EXTRACTED ENTRIES.
Content starts
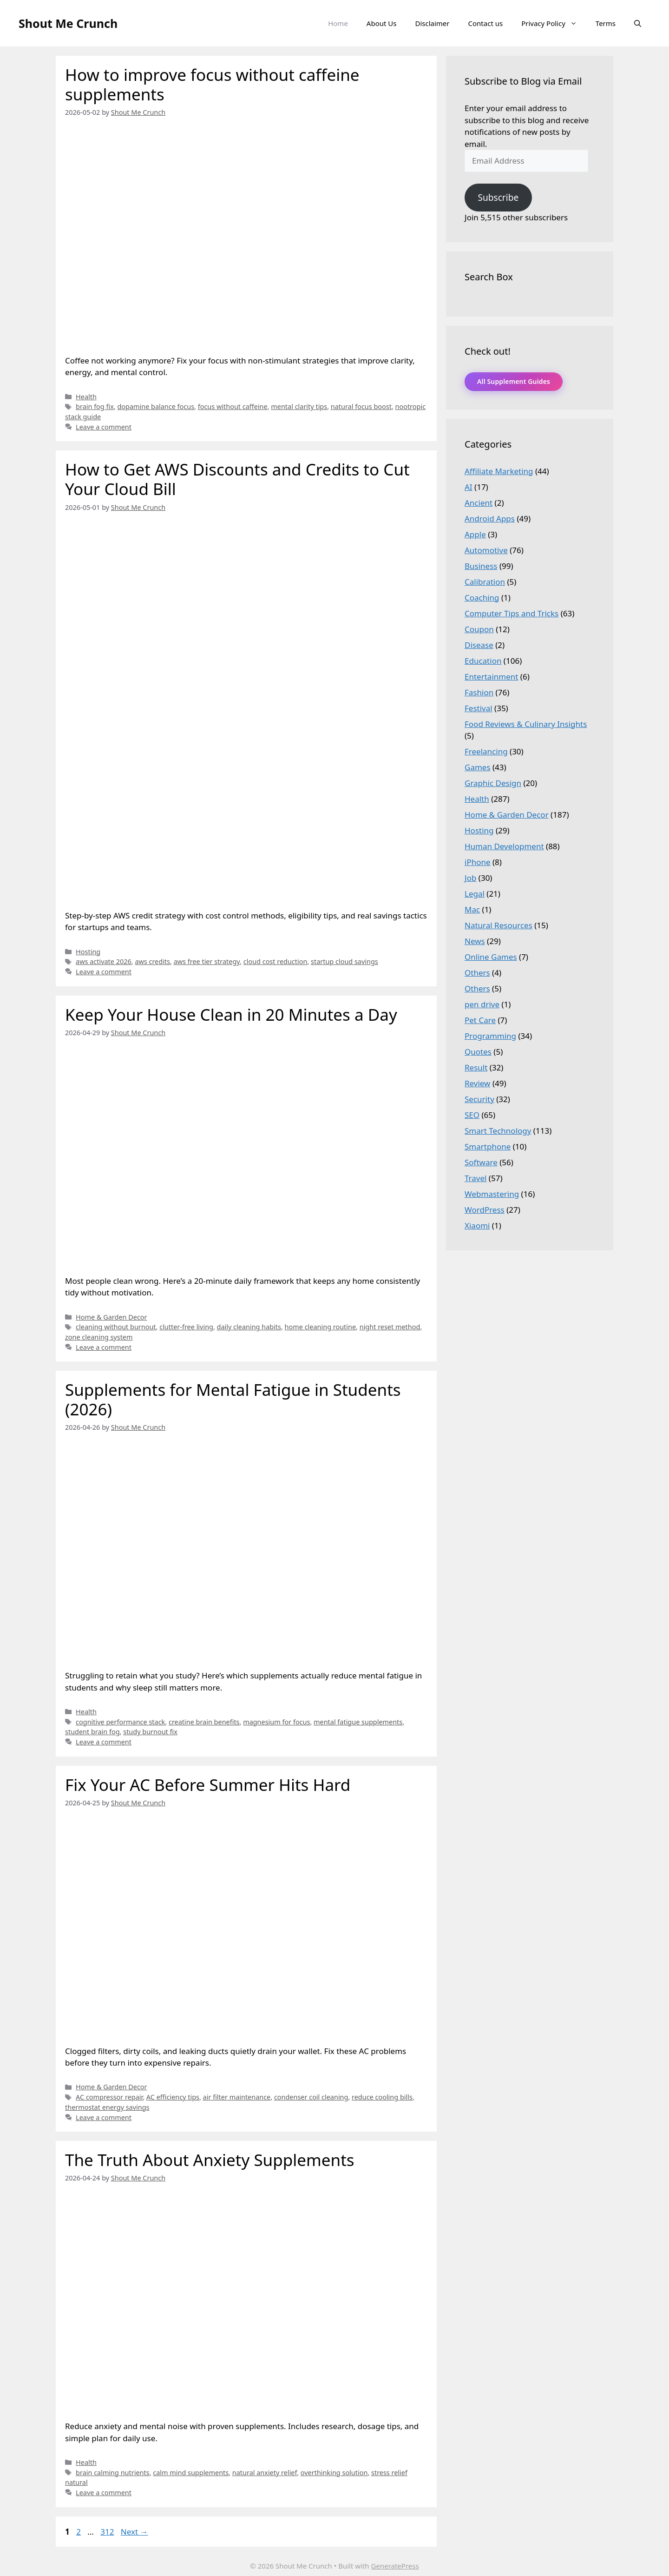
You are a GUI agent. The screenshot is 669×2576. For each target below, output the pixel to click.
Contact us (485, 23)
Content ends
Content starts
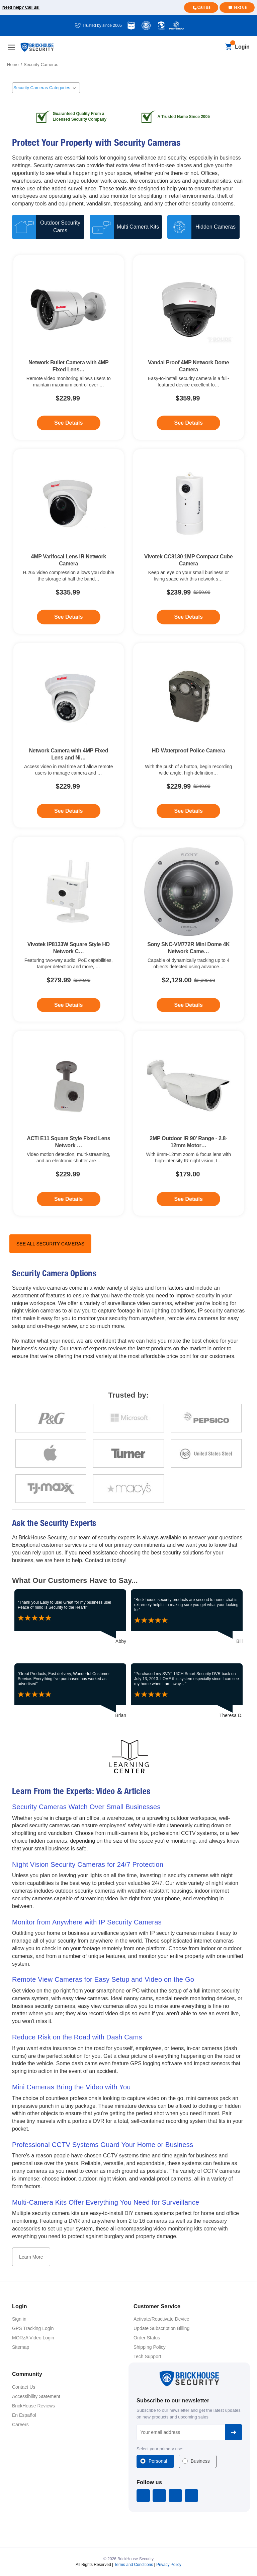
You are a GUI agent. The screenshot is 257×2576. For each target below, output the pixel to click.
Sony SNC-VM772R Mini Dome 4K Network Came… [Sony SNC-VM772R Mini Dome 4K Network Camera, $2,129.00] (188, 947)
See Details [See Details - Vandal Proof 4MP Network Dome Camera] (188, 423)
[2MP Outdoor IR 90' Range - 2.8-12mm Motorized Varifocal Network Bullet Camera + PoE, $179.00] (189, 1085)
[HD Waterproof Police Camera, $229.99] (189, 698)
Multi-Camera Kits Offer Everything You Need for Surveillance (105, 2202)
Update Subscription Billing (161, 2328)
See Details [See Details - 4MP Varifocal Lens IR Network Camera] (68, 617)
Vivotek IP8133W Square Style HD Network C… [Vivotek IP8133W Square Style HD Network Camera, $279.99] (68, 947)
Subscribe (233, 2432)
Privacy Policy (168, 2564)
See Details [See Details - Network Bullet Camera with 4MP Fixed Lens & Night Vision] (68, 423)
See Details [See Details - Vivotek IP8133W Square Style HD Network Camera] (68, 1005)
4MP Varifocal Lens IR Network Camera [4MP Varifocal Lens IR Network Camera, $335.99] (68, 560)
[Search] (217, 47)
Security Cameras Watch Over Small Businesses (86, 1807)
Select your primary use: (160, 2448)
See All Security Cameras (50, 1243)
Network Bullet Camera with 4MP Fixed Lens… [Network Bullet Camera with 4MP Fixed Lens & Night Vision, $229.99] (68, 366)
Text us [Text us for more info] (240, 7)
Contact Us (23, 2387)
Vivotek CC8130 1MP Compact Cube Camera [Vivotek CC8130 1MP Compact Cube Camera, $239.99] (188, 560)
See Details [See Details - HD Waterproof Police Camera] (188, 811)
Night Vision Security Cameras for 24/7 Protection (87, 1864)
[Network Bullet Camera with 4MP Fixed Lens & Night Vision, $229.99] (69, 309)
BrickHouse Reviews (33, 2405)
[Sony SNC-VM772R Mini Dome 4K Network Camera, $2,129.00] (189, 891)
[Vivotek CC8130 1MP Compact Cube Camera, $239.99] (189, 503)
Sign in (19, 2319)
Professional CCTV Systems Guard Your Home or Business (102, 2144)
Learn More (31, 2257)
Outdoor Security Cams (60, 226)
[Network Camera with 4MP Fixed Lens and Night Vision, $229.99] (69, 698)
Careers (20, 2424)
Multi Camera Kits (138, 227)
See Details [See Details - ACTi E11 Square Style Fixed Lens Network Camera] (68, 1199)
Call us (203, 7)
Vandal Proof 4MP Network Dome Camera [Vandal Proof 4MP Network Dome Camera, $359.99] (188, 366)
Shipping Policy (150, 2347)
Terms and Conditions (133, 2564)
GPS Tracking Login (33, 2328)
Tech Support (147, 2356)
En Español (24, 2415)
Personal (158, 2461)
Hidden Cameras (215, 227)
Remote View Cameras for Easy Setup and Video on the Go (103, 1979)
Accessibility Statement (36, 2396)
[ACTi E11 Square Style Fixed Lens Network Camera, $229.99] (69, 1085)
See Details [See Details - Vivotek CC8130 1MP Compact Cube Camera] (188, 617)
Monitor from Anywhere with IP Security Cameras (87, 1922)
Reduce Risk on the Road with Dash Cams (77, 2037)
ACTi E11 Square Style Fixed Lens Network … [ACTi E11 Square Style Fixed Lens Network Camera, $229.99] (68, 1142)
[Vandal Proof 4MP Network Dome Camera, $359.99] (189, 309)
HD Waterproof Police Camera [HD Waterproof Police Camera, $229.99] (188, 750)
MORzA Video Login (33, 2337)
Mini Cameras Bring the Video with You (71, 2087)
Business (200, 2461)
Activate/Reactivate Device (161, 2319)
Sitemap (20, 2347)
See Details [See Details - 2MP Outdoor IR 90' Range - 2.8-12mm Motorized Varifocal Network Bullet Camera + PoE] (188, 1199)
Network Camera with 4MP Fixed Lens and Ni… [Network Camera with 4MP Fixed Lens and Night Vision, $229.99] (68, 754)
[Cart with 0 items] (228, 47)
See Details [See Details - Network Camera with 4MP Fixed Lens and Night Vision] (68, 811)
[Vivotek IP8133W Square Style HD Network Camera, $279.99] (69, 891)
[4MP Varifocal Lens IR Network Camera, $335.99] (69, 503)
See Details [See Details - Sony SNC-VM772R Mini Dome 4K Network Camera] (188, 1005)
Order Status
Content ends
YOUR GOAL.
Above are the entries. Output exactly the lines beginning with the line that has "Outdoor Security Cams (60, 226)" and ending with the line that has "Call us (203, 7)".

OUTPUT.
Outdoor Security Cams (60, 226)
[Network Camera with 4MP Fixed Lens and Night Vision, $229.99] (69, 698)
Careers (20, 2424)
Multi Camera Kits (138, 227)
See Details [See Details - ACTi E11 Square Style Fixed Lens Network Camera] (68, 1199)
Call us (203, 7)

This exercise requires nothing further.